I didn't mean to punch Amanda McConnel in the face, it just happened. I was just one more rude comment away from the edge, and she pushed me.

"Did you see that girl's hair?" a girl, who's face -- thanks to her globby make up -- resembled a cake, sneered loudly. "Who in their right mind would dye it such a bright red?"

"Maybe she isn't in her right mind," spat  Amanda, tossing her blonde hair as she stopped to look at me in the eye. "She's a freak!"

And my right fist just managed to find its way to her nose, the latest birthday present from her mom. And the rest is history.

*****

"And your room will be B9, on the second floor, darlin'," sqeaked a plump women with a heavy southern accent. "The students are still in classes, but you'll begin in the morning." I thanked the secretary and headed up to my dorm.

So punching a girl and breaking her nose, I'll admit it, is bad. Bad was it really bad enough to send me to Tulane Academy For Troubled Youth? My parents thought so. Once civil rights activists in the seventies, they had a strict no violence rule. And punching a girl in face seemed to break that.
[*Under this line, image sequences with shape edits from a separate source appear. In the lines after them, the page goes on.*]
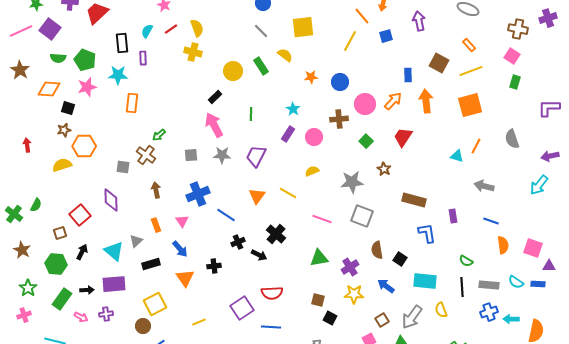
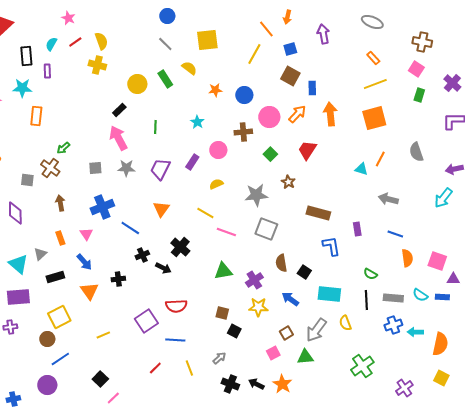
purple cross: (548, 18) -> (452, 83), moved, turned -30
brown square: (439, 63) -> (290, 76), moved
purple rectangle: (288, 134) -> (192, 162), moved
yellow line: (288, 193) -> (205, 213), moved

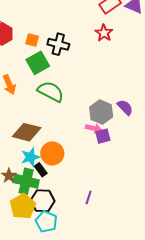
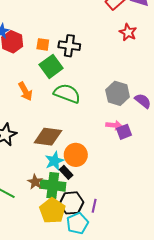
red star: (104, 33) -> (128, 32), moved
gray hexagon: (101, 112) -> (118, 93), moved
purple line: (89, 197) -> (94, 206), moved
cyan pentagon: (46, 222) -> (77, 223), turned 30

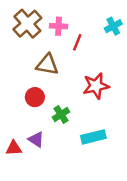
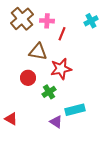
red star: (96, 86) -> (61, 69), moved
purple triangle: (36, 139) -> (56, 122), moved
red triangle: (14, 148) -> (11, 119), turned 32

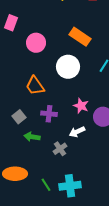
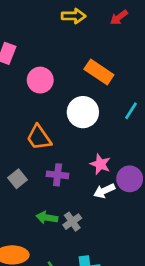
white arrow: (77, 132) -> (104, 191), moved
green arrow: (32, 137) -> (47, 218), moved

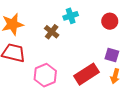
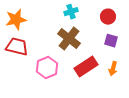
brown cross: (52, 32) -> (69, 39), moved, size x1.6
purple square: (112, 55) -> (111, 41), moved

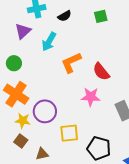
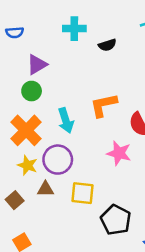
purple triangle: (23, 31) -> (37, 65), moved
cyan arrow: (49, 42) -> (66, 120), moved, turned -60
brown square: (21, 141) -> (15, 200), moved
brown triangle: (42, 154) -> (46, 189), moved

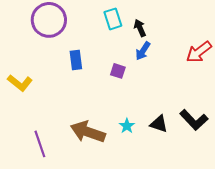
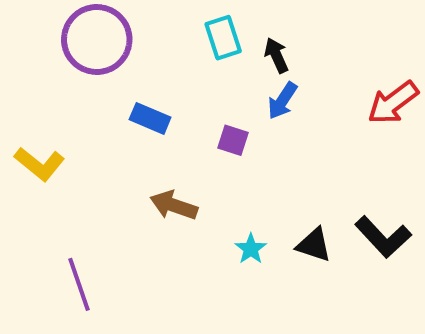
blue rectangle: (76, 60) -> (150, 118), turned -60
brown arrow: (88, 132) -> (174, 205), moved, size x0.7

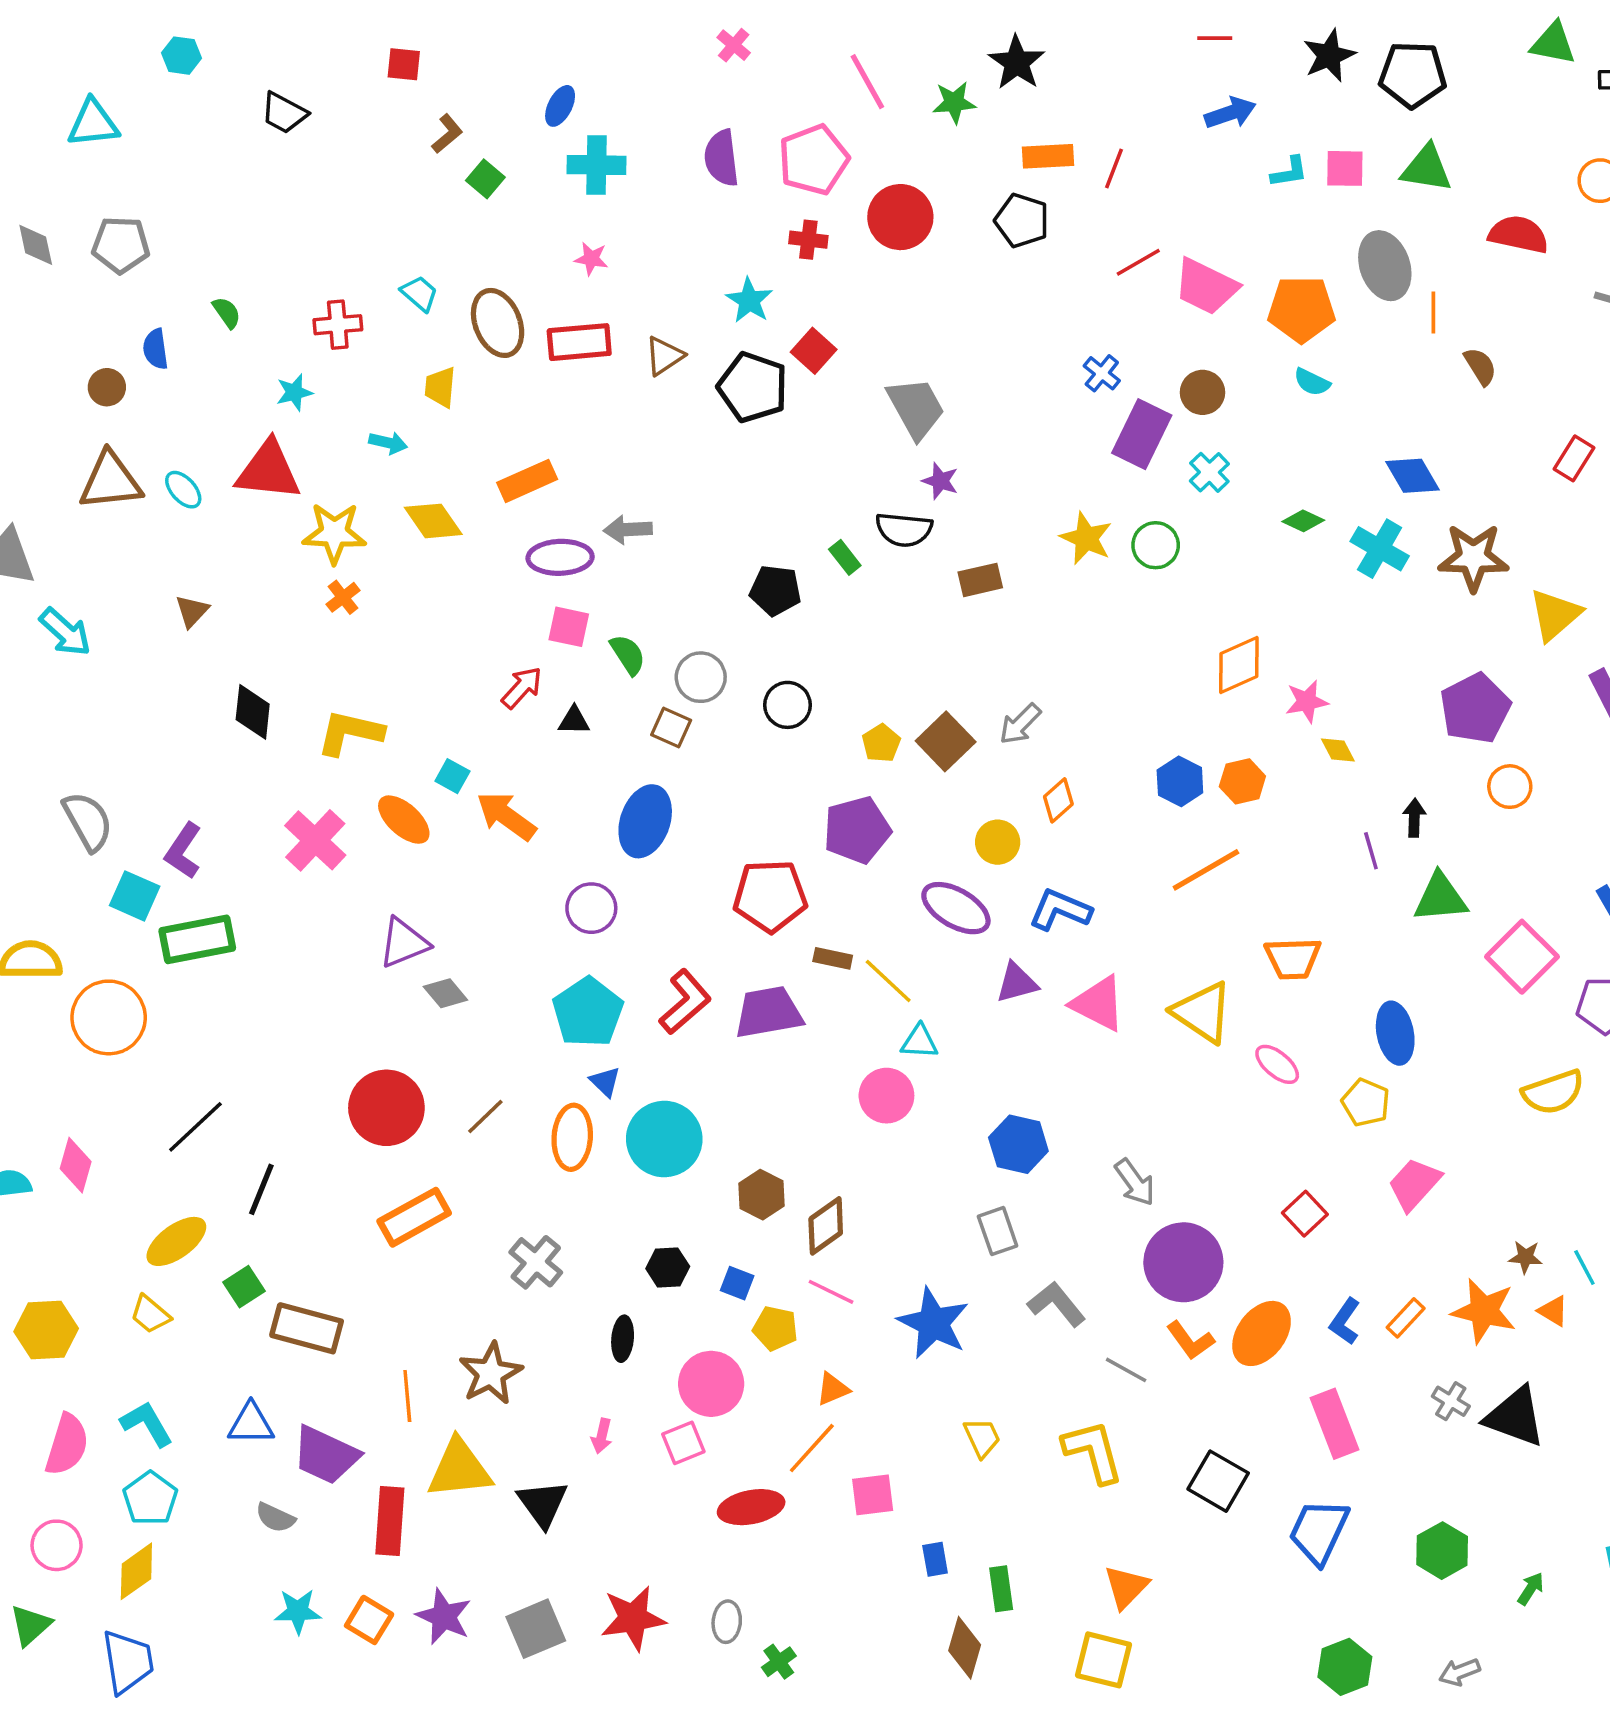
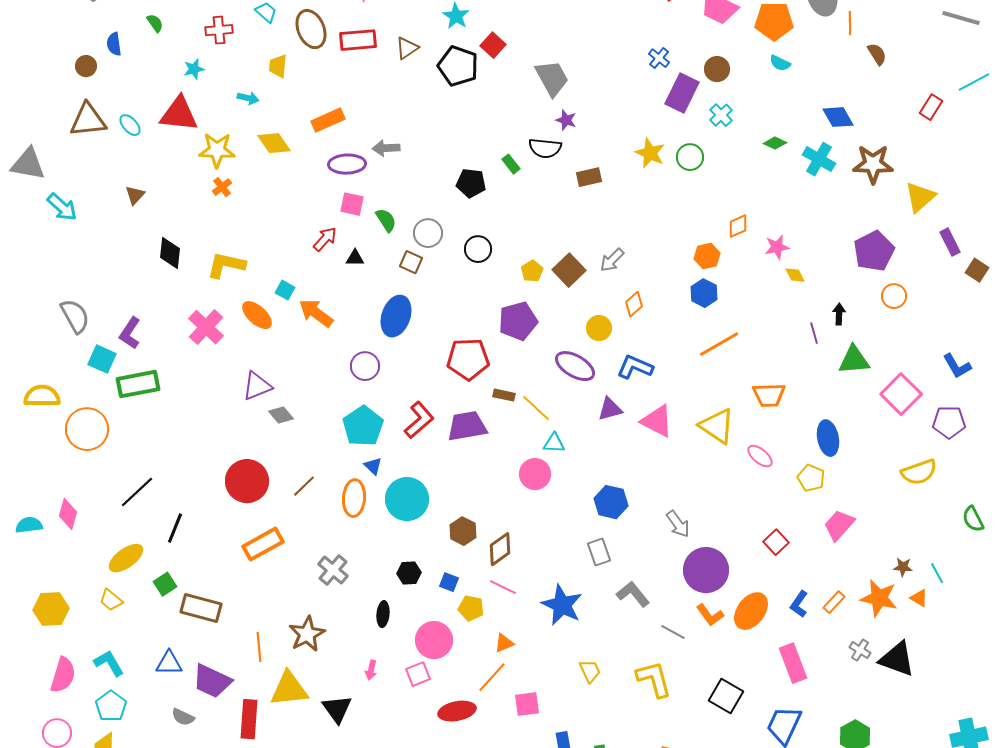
orange diamond: (1239, 665) -> (738, 226), size x0.7
orange hexagon: (1242, 781) -> (707, 256), moved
I climbed the staircase and reached my room, jiggling the key to get in. When I opened the door, a musty odor fille my nose. I examined the dorm, a homely room that was nothing more than a large broom closet. A lone window and a flickering light gave barely enough light to see the shadows of three twin beds, all shoved into their respective corners with a small set of drawers tucked beside them.

"Home sweet home," I mumbled and set my luggage on the only empty bed. I had an hour before my roomates, two sophomore girls, would be back. That was just enough time to create a new me, a different me -- one that wasn't a total nobody.